- Office of State Auditor Suzanne M. Bump
Media Contact for Audit Finds Disparities in Administration of Probation Supervision Fees in Massachusetts Courts
Mike Wessler, Communications Director
Boston — An audit released today by the Office of the State Auditor found inconsistent administration of probation fees and enforcement of community service requirements across the Massachusetts Trial Court. The audit found that waivers of the mandatory monthly probation supervision fee (PSF) were granted without required documentation, assessments were made against people not on probation, and there were errors in the administration of the community-service program. This audit summarizes a series of audits relative to the implementation of probation fee assessments at 16 courts across the Commonwealth.
“The audit found that the law guiding the courts about probation fees and/or community service was interpreted and implemented differently across the 16 courts at which we conducted our review,” said State Auditor Suzanne M. Bump. “Fair and equitable treatment under the law is at the heart of our criminal justice system but our audit found that rather than justice being impartial, the fate of many residents has instead been a matter of geography and dependent on which court supervised them during their probation period.”
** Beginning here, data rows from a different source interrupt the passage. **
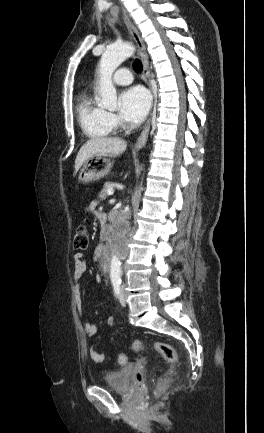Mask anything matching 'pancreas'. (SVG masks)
<instances>
[{
  "label": "pancreas",
  "instance_id": "cf45deb5",
  "mask_svg": "<svg viewBox=\"0 0 264 433\" xmlns=\"http://www.w3.org/2000/svg\"><path fill=\"white\" fill-rule=\"evenodd\" d=\"M110 189L113 190V183L106 182L104 184L103 189L101 190V192L99 194L100 200H105L107 198V196H108V190H110Z\"/></svg>",
  "mask_w": 264,
  "mask_h": 433
}]
</instances>
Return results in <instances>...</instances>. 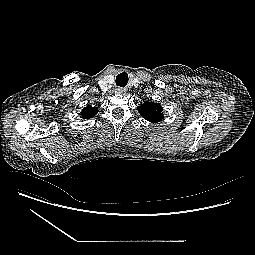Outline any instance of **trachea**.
Segmentation results:
<instances>
[{
    "label": "trachea",
    "mask_w": 255,
    "mask_h": 255,
    "mask_svg": "<svg viewBox=\"0 0 255 255\" xmlns=\"http://www.w3.org/2000/svg\"><path fill=\"white\" fill-rule=\"evenodd\" d=\"M116 84H117L118 86H120V87H124V85H122V84L118 83V81H117V80H116Z\"/></svg>",
    "instance_id": "obj_1"
}]
</instances>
A PSF is a monthly fee that judges are required by law to assess for a criminal offender placed on probation. These fees range from $50 to $65, depending on the level of oversight required of the probationer. Under Massachusetts law, these fees can be waived if the individual on probation is making monthly restitution payments that are greater than the amount of the PSF or if the court finds the fee would create an undue hardship, in which case community service is instituted in place of the fee.
The audit found that the Trial Court was not properly enforcing PSFs, and was not documenting waivers to these required fees. It also found that some judges failed to decide whether a probationer should pay the fee or perform community service, instead delegating that decision to probation officers. Also, some judges incorrectly assessed PSFs or collected them against individuals who were not on probation. Finally, the audit found that some individuals were allowed to perform community service instead of paying PSFs, despite court orders to pay those fees.
“Inconsistency in assessing or documenting waivers of the required fees means the Trial Court, through its district court locations, may not be collecting the revenue it should,” said Bump.
The audit also found that the community-service program is not uniformly implemented across the Commonwealth and recommended that the Trial Court implement an adequate process to record and account for service performed.
Since the audit was conducted, Trial Court officials have reported that they have begun to take steps to implement the recommendations identified in the audit.
In addition to this audit, the Office of the State Auditor (OSA) will release audits of implementation of PSFs at 16 District Court locations in the coming weeks. Prior to this group of audits focused on the oversight of probation supervision fee assessments at district courts, the OSA identified similar trends at superior courts in 2014 and 2015. Those prior audits identified that monthly probation fees were not being waived, assessed, or collected properly at five superior courts – Barnstable, Bristol, Franklin, Hampshire, and Plymouth and that community service hours were not being properly tracked at the Barnstable, Bristol, Franklin, and Hampshire superior courts.